1 The WTO Minister Conference at Cancun
1.1 What happened?
1.2 The Way forward
1.3 Preliminary Remarks
1.4 Theory of Trade
1.4.1 Economics
1.4.2 Comparative Advantage

2 The underlying Issues - before Cancun
2.1 Political & Economic Challenges
2.2 The Benefits of Market Liberalization
2.3 Key Issues before Cancun
2.3.1 Agriculture
2.3.2 Services (General Agreement on Trade in Services - GATS)
2.3.3 Developing Country Issues Market Access TRIPS New Rules Special & Differential Treatment

3 What now - A streamlined Agenda?

4 References

Executive Summary

The meeting of WTO Ministers in Cancun/Mexico ended without reaching a consensus in September 2003. But this is not the end of the WTO. The general advisory board of the World Trade Organization is called up for December 2003 to work with the negotiated text of the conference as a discussion basis.

Key Issues for the 5th WTO Round were Agriculture, especially market access and subsidies issues, and Development Issues - over three-quarters of WTO members are developing countries.

While the aims of the Doha negotiating round had not changed, the political and economic conditio ns in which the negotiations were taking place had changed enormously in the last year.
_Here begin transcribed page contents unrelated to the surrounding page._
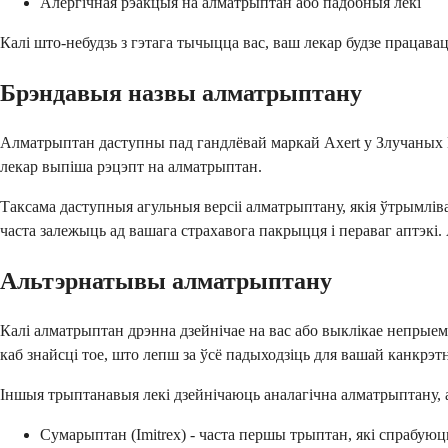
Алергічная рэакцыя на алматрыптан або падобныя лекі
Калі што-небудзь з гэтага тычыцца вас, ваш лекар будзе працава
Брэндавыя назвы алматрыптану
Алматрыптан даступны пад гандлёвай маркай Axert у Злучаных Шт
лекар выпіша рэцэпт на алматрыптан.
Таксама даступныя агульныя версіі алматрыптану, якія ўтрымлів
часта залежыць ад вашага страхавога пакрыцця і пераваг аптэкі.
Альтэрнатывы алматрыптану
Калі алматрыптан дрэнна дзейнічае на вас або выклікае непры
каб знайсці тое, што лепш за ўсё падыходзіць для вашай канкрэтн
Іншыя трыптанавыя лекі дзейнічаюць аналагічна алматрыптану, 
Сумарыптан (Imitrex) - часта першы трыптан, які спрабуюц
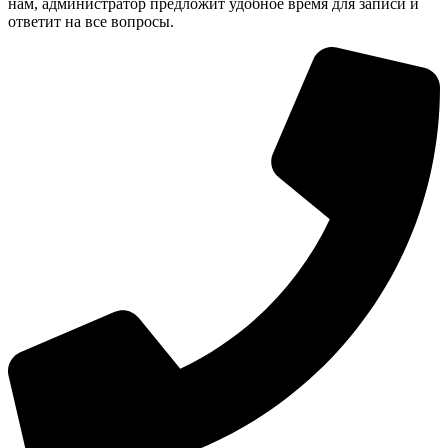
нам, администратор предложит удобное время для записи и
ответит на все вопросы.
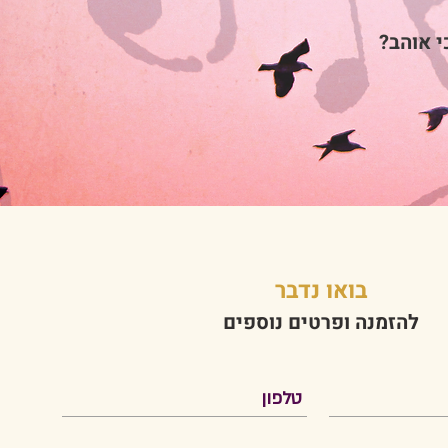
י אוהב?
בואו נדבר
להזמנה ופרטים נוספים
This included a slowdown in the world economy, currency instability, geopolitical differences, outstanding trade disputes, and the proliferation of bilateral and regional trade agreements. An agreement on agriculture would have been a precond ition for success for the round of WTO negotiations. Issues were the dismantling of export subsidies, the reduction or removal of market access restrictions that block imports or exports of agrifood products, harmonization of regulations and the reduction of regulatory barriers with respect to phytosanitary standards and genetically- modified organisms, and a re-definition of anti- dumping to reflect real costs of production (before and after subsidies) in all countries. Another key point of Cancun was the General Agreement on Trade in Services - GATS.
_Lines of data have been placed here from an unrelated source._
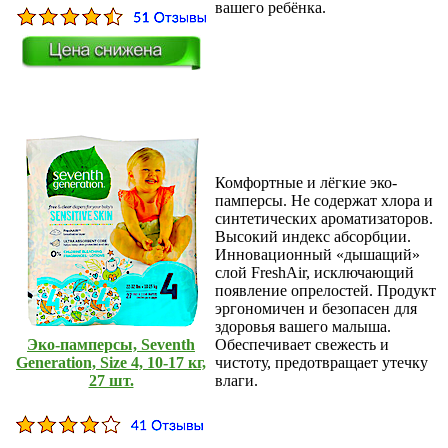
вашего ребёнка.
Комфортные и лёгкие эко-
памперсы. Не содержат хлора и
синтетических ароматизаторов.
Высокий индекс абсорбции.
Инновационный «дышащий»
слой FreshAir, исключающий
появление опрелостей. Продукт
эргономичен и безопасен для
здоровья вашего малыша.
Эко-памперсы, Seventh
Обеспечивает свежесть и
Generation, Size 4, 10-17 кг,
чистоту, предотвращает утечку
27 шт.
влаги.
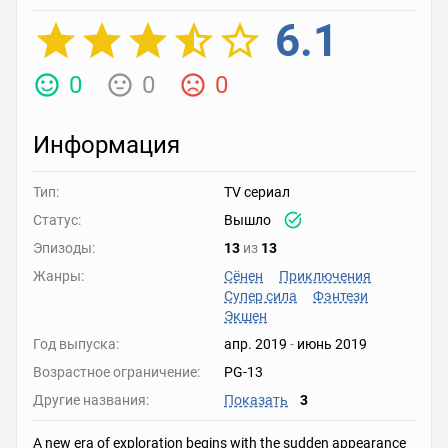
6.1
0
0
0
Информация
Тип:
TV сериал
Статус:
Вышло
Эпизоды:
13
из
13
Жанры:
Сёнен
Приключения
Супер сила
Фэнтези
Экшен
Год выпуска:
апр. 2019
-
июнь 2019
Возрастное ограничение:
PG-13
Другие названия:
Показать
3
A new era of exploration begins with the sudden appearance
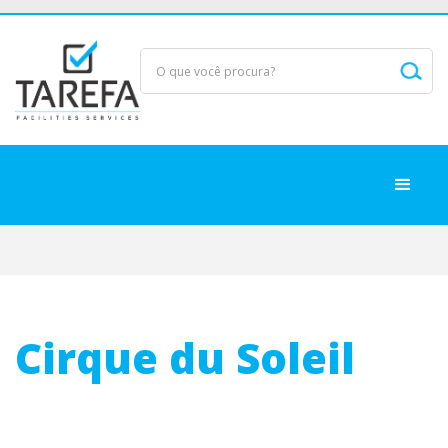
Cirque du Soleil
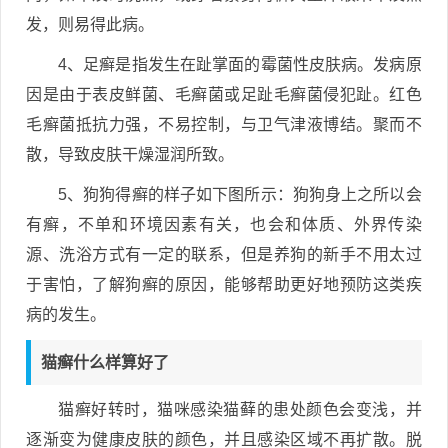
发，则易得此病。
4、足癣是指发生在趾掌面的霉菌性皮肤病。发病原
因是由于表皮鲜菌、毛癣菌或足趾毛癣菌侵犯趾。红色
毛癣菌抵抗力强，不易控制，与卫气津液博结。聚而不
散，导致皮肤干燥湿润所致。
5、狗狗得癣的样子如下图所示：狗狗身上之所以会
有癣，不单和环境因素有关，也会和体质、外界传染
源、洗浴方式有一定的联系，但是养狗的新手不用太过
于害怕，了解狗癣的原因，能够帮助更好地预防这类疾
病的发生。
猫癣什么样算好了
猫癣好转时，猫咪感染猫藓的患处颜色会变浅，并
逐渐变为健康皮肤的颜色，并且感染区域不再扩散。脱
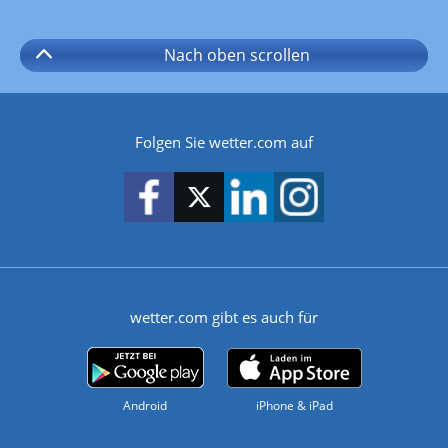
Nach oben
scrollen
Folgen Sie wetter.com auf
wetter.com gibt es auch für
Android
iPhone & iPad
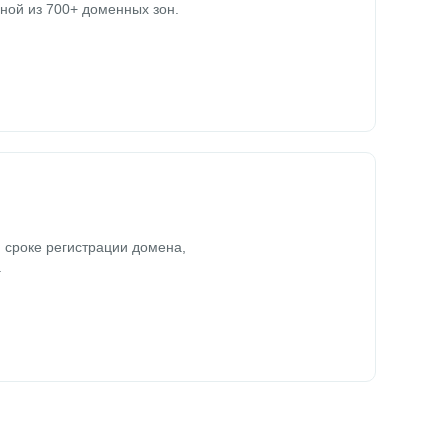
ной из 700+ доменных зон.
 сроке регистрации домена,
.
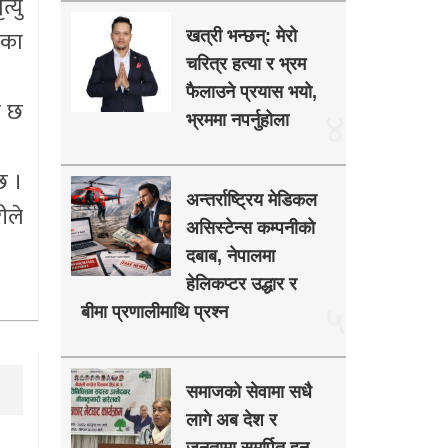
्यु
ाका
खत्री भन्छन्: मेरो
चरित्र हत्या र भ्रम
फैलाउने प्रयास भयो,
ो छ
४
भ्रममा नपर्नुहोला
छ ।
अन्तर्राष्ट्रिय मेडिकल
ीले
असिस्टेन्स कम्पनीको
दबाब, नेपालमा
हेलिकप्टर उद्धार र
५
बीमा प्रणालीमाथि प्रश्न
समाजको सेवामा सधै
लागे अब देश र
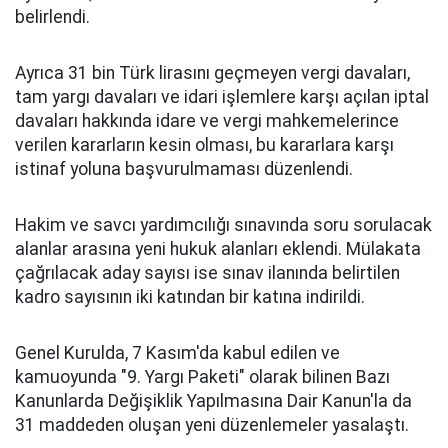
belirlendi.
Ayrıca 31 bin Türk lirasını geçmeyen vergi davaları,
tam yargı davaları ve idari işlemlere karşı açılan iptal
davaları hakkında idare ve vergi mahkemelerince
verilen kararların kesin olması, bu kararlara karşı
istinaf yoluna başvurulmaması düzenlendi.
Hakim ve savcı yardımcılığı sınavında soru sorulacak
alanlar arasına yeni hukuk alanları eklendi. Mülakata
çağrılacak aday sayısı ise sınav ilanında belirtilen
kadro sayısının iki katından bir katına indirildi.
Genel Kurulda, 7 Kasım'da kabul edilen ve
kamuoyunda "9. Yargı Paketi" olarak bilinen Bazı
Kanunlarda Değişiklik Yapılmasına Dair Kanun'la da
31 maddeden oluşan yeni düzenlemeler yasalaştı.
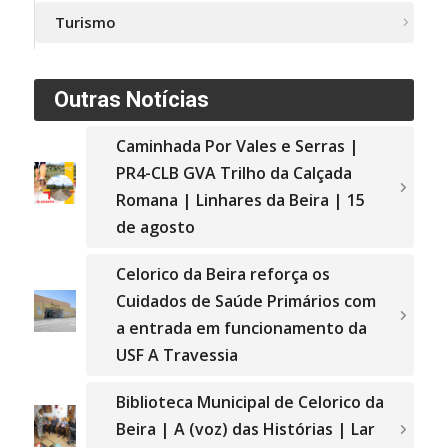
Turismo
Outras Notícias
Caminhada Por Vales e Serras |
PR4-CLB GVA Trilho da Calçada
Romana | Linhares da Beira | 15
de agosto
Celorico da Beira reforça os
Cuidados de Saúde Primários com
a entrada em funcionamento da
USF A Travessia
Biblioteca Municipal de Celorico da
Beira | A (voz) das Histórias | Lar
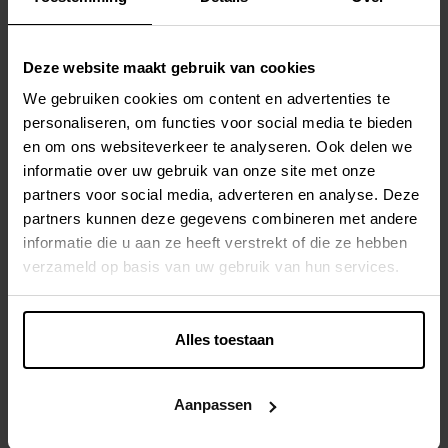
stageproject is feedback ontzettend belangrijk, daarom
dat we ook van Blijhuis een actieve betrokkenheid vroegen
met veel feedbackronden.
Deze website maakt gebruik van cookies
We gebruiken cookies om content en advertenties te
personaliseren, om functies voor social media te bieden
en om ons websiteverkeer te analyseren. Ook delen we
informatie over uw gebruik van onze site met onze
Uitdagende
partners voor social media, adverteren en analyse. Deze
partners kunnen deze gegevens combineren met andere
stageopdrachten
informatie die u aan ze heeft verstrekt of die ze hebben
verzameld op basis van uw gebruik van hun services.
Bij Kunlabora focussen we op
deskundigheid
. We maakten het
onze stagiaires daarom niet te
Alles toestaan
makkelijk. Eén van de grote
uitdagingen was het DevOps luik
van de opdracht. De studenten
Aanpassen
leerden
AWS
gebruiken en
Infrastructure as Code
. Dit zijn
twee geavanceerde development onderdelen die niet in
Before the round the developing countries called for the implementation of measures agreed under the last Uruguay round of negotiations: market access for agricultural and non- agricultural goods, as well as services, rules for governing special and differential treatment, procurement, and interdependence - the linkage of progress on trade negotiations with the resolution of other issues like agriculture and access to pharmaceuticals under TRIPS.
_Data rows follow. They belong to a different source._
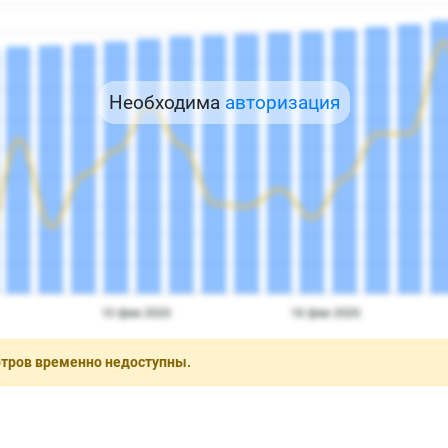
Необходима
авторизация
отров временно недоступны.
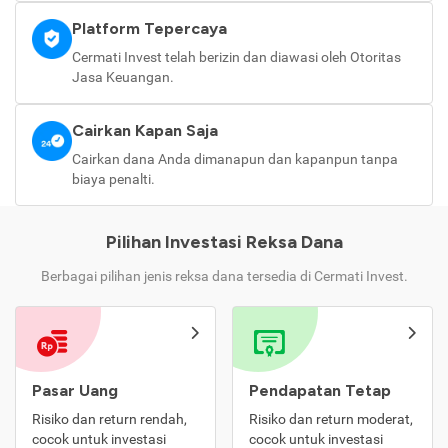
Platform Tepercaya
Cermati Invest telah berizin dan diawasi oleh Otoritas
Jasa Keuangan.
Cairkan Kapan Saja
Cairkan dana Anda dimanapun dan kapanpun tanpa
biaya penalti.
Pilihan Investasi Reksa Dana
Berbagai pilihan jenis reksa dana tersedia di Cermati Invest.
Pasar Uang
Pendapatan Tetap
Risiko dan return rendah,
Risiko dan return moderat,
cocok untuk investasi
cocok untuk investasi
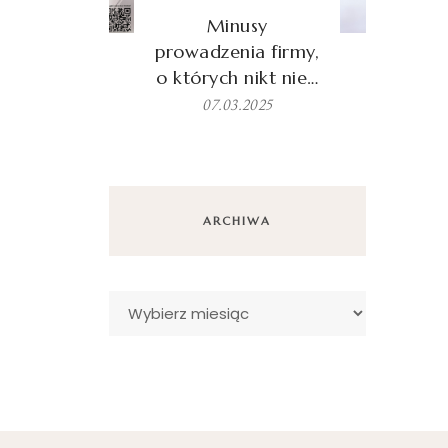
Minusy
prowadzenia firmy,
o których nikt nie…
07.03.2025
ARCHIWA
Archiwa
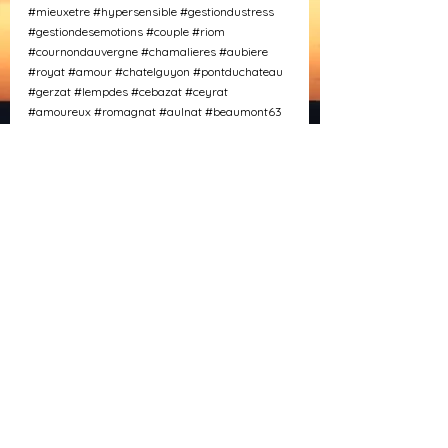
#mieuxetre
#hypersensible
#gestiondustress
#gestiondesemotions
#couple
#riom
#cournondauvergne
#chamalieres
#aubiere
#royat
#amour
#chatelguyon
#pontduchateau
#gerzat
#lempdes
#cebazat
#ceyrat
#amoureux
#romagnat
#aulnat
#beaumont63
Voir tout
Posts similaires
One response to the failure of the meeting has been to call for a reduction in the number of subjects that are on the negotiating table in the Doha Round. The principal target is typically the Singapore Issues and, since the collapse of the Cancun Ministerial meeting, calls for their removal have intensified. And, second, that negotiating and implementing any WTO agreement on the Singapore Issues would be both too complex and too expensive.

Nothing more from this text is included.